_Required action_.
What lines of the data hold the string "Ukulele"? Copy them all.

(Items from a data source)
◆ ◆ ◆

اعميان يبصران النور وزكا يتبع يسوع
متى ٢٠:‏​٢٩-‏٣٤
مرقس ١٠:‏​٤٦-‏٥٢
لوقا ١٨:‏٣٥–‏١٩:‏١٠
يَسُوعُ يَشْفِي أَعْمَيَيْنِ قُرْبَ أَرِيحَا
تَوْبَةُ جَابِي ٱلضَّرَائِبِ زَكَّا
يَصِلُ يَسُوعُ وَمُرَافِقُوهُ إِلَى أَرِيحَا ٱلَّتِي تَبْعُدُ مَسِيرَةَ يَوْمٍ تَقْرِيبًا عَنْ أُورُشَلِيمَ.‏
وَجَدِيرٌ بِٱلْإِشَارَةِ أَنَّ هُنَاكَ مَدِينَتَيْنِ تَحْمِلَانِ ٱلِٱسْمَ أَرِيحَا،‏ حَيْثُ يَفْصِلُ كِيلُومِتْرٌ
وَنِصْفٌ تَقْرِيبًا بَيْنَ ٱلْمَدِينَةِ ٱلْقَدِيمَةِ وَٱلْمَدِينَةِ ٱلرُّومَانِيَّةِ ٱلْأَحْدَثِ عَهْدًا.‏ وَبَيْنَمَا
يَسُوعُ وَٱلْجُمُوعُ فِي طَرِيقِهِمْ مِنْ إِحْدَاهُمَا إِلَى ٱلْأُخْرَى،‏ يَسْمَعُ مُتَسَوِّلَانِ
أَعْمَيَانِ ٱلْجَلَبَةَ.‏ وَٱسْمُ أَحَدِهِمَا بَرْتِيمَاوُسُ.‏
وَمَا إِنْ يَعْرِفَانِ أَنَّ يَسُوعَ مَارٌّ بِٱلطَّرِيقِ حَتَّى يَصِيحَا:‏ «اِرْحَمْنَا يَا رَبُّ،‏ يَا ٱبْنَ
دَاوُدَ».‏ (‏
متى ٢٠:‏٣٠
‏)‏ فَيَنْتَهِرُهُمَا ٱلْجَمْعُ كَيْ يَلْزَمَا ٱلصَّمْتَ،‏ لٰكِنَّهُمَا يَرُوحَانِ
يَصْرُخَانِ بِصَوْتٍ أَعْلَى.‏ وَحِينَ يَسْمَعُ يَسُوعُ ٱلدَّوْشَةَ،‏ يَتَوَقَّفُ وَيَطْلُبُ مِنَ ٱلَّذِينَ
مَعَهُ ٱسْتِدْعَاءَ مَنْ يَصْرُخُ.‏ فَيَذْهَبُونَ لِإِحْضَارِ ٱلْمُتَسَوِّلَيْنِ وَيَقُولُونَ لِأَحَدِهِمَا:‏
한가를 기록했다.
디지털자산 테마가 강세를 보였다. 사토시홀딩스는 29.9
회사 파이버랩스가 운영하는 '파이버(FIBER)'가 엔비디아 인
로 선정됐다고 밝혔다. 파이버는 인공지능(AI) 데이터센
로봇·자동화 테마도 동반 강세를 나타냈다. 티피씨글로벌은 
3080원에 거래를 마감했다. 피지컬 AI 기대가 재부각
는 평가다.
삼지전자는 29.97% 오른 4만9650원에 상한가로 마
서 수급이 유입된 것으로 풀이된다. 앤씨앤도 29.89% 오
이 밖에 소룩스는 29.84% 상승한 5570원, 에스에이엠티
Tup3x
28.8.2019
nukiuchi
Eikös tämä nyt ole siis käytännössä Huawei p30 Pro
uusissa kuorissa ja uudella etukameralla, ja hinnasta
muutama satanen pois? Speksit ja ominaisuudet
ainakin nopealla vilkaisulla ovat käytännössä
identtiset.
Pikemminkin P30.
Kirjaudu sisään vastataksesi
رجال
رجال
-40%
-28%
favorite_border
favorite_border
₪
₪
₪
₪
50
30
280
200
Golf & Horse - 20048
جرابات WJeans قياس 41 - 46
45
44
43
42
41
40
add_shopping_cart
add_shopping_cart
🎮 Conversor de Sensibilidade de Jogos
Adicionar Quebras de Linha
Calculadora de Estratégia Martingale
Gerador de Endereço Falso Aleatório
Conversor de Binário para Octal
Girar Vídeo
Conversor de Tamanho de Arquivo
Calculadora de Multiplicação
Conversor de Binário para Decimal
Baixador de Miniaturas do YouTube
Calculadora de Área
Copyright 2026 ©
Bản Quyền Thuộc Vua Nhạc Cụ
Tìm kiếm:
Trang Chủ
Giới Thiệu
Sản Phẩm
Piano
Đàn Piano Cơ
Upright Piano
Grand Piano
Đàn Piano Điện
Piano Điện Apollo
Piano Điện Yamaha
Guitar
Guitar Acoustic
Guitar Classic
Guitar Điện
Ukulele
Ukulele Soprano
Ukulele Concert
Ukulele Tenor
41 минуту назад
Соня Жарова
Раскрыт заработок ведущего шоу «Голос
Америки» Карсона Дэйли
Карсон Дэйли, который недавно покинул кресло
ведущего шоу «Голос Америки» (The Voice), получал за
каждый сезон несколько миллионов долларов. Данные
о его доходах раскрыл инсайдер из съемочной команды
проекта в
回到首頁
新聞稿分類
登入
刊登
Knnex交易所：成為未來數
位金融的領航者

◆ ◆ ◆

_Problem solution_.
Ukulele
Ukulele Soprano
Ukulele Concert
Ukulele Tenor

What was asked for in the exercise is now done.